At first look I found Spice has better display compare to Moto E. (Now please don't argue about resolution like a moron, Its just my taste I found it better)


----------



## krishnandu.sarkar (Sep 28, 2014)

Bought Spice 

*i.imgur.com/nY1nSAN.jpg

*i.imgur.com/z5NewKe.jpg

*i.imgur.com/hnx6zHD.jpg

*i.imgur.com/PwxyWU5.jpg

*i.imgur.com/QX2r6Mf.jpg

*i.imgur.com/L3VjglK.jpg

*i.imgur.com/rVOM9zC.jpg


----------



## Minion (Sep 29, 2014)

Congrats


----------



## krishnandu.sarkar (Sep 29, 2014)

Thnx [MENTION=125133]Minion[/MENTION]


----------



## ankush28 (Sep 29, 2014)

Congrats [MENTION=32490]krishnandu.sarkar[/MENTION]  How's your initial impression.


----------



## $hadow (Sep 29, 2014)

Congo [MENTION=32490]krishnandu.sarkar[/MENTION]


----------



## krishnandu.sarkar (Sep 30, 2014)

ankush28 said:


> Congrats [MENTION=32490]krishnandu.sarkar[/MENTION]  How's your initial impression.



Need to ask gf..!! Given her as a gift 



$hadow said:


> Congo [MENTION=32490]krishnandu.sarkar[/MENTION]



Thnx


----------



## Skyh3ck (Sep 30, 2014)

please check if it works perfectly with wifi, does it download apps via wifi, ????


----------



## Gollum (Oct 1, 2014)

I read many bad reviews of these android one devices on flipkart and Amazon.in
mainly network connectivity
heating
bad battery life
hanging issues
app download issues over wifi from play store getting error 4xx
bad primary camera quality

I kind of feel like this comes when you compare it with more expensive devices but network issue is not something that one can overlook.


----------



## krishnandu.sarkar (Oct 1, 2014)

Skyh3ck said:


> please check if it works perfectly with wifi, does it download apps via wifi, ????



Ofcourse it's working fine as it should.



Gollum said:


> I read many bad reviews of these android one devices on flipkart and Amazon.in
> mainly network connectivity
> heating
> bad battery life
> ...



No problem regarding downloading app via WiFi, Network Connectivity, Camera Quality is also okish type. Infact it's comparable to that of sub 10k phone. 

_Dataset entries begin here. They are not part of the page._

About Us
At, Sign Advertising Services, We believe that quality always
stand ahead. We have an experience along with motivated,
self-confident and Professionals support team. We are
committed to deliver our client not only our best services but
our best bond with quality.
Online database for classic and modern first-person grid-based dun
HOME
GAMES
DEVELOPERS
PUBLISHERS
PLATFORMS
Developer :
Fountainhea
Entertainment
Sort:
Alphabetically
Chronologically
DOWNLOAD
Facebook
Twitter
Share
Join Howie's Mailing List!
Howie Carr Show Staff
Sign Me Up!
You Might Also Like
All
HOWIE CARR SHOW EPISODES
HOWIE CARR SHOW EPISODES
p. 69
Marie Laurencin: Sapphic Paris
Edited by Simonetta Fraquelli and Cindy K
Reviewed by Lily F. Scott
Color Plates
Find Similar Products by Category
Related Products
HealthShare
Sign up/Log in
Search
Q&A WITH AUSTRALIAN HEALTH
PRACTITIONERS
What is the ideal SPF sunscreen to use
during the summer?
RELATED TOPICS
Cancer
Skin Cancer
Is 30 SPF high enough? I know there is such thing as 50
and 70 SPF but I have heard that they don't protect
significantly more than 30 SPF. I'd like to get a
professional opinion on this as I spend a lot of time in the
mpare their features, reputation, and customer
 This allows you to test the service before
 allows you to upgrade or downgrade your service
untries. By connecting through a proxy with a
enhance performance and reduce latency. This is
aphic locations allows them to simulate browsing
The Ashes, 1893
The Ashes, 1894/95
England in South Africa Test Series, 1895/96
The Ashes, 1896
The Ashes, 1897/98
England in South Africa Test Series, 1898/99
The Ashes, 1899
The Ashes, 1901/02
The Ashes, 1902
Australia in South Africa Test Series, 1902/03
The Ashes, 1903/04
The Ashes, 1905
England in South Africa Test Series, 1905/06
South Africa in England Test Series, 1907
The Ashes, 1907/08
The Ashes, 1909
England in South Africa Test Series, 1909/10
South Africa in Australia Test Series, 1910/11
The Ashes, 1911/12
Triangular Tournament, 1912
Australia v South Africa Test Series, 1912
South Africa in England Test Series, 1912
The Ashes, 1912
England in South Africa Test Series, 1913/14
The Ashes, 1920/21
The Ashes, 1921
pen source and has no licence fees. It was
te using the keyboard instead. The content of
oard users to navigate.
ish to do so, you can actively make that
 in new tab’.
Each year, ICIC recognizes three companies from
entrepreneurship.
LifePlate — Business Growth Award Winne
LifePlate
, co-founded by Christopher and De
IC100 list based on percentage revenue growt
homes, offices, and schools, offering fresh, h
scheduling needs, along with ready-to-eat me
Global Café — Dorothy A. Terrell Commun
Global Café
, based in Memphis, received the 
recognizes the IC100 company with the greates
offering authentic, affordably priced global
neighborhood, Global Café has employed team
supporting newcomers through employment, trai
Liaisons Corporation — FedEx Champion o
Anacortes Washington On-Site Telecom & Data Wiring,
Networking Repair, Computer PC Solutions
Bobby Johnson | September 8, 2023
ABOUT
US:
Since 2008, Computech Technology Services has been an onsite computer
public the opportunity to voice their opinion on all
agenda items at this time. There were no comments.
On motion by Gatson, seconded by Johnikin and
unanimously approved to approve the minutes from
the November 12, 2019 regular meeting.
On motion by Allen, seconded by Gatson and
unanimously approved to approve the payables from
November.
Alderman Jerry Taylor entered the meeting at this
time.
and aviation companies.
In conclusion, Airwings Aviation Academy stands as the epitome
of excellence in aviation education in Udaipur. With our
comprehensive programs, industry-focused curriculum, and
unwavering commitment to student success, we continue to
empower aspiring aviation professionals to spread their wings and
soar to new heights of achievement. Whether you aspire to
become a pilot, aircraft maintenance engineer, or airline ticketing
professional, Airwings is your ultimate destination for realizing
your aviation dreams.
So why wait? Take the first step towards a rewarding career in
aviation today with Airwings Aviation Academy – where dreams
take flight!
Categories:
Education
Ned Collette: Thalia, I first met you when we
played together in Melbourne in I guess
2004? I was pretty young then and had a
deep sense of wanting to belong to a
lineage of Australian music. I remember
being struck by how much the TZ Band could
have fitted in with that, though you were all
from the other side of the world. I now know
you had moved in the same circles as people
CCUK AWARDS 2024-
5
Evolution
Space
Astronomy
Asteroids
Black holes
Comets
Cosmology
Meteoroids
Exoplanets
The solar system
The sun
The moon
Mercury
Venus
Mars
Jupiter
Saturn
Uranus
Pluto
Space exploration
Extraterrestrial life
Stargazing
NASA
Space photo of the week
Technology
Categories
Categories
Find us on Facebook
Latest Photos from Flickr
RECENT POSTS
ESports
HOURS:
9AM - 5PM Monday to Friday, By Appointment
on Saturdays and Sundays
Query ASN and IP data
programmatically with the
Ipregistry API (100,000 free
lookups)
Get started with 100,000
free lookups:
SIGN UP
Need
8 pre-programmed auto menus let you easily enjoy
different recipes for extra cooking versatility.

Regarding battery I also, though I can't comment much, but yet I don't have any complain.


----------



## Gollum (Oct 1, 2014)

krishnandu.sarkar said:


> Ofcourse it's working fine as it should.
> 
> 
> 
> ...



Please use it heavily, like a child would and then post a review.


----------



## amjath (Oct 1, 2014)

Gollum said:


> Please use it heavily, like a child would and then post a review.



Its not his phone, its for his gf. Its on soft hands


----------



## krishnandu.sarkar (Oct 1, 2014)

amjath said:


> Its not his phone, its for his gf. Its on soft hands



Yeah, but I have airtel broadband at home so I use WiFi when at home. But she keeps Mobile Data always on (almost). And ofcourse, my call would hardly last 15mins. But her each call is of around 30mins - 1hr. So you can guess, the true use of battery


----------



## Gollum (Oct 2, 2014)

krishnandu.sarkar said:


> Yeah, but I have airtel broadband at home so I use WiFi when at home. But she keeps Mobile Data always on (almost). And ofcourse, my call would hardly last 15mins. But her each call is of around 30mins - 1hr. So you can guess, the true use of battery



That's only battery life dude. Its supposed to go low if you talk long. 
I'm more interested in teh other aspects of the device. 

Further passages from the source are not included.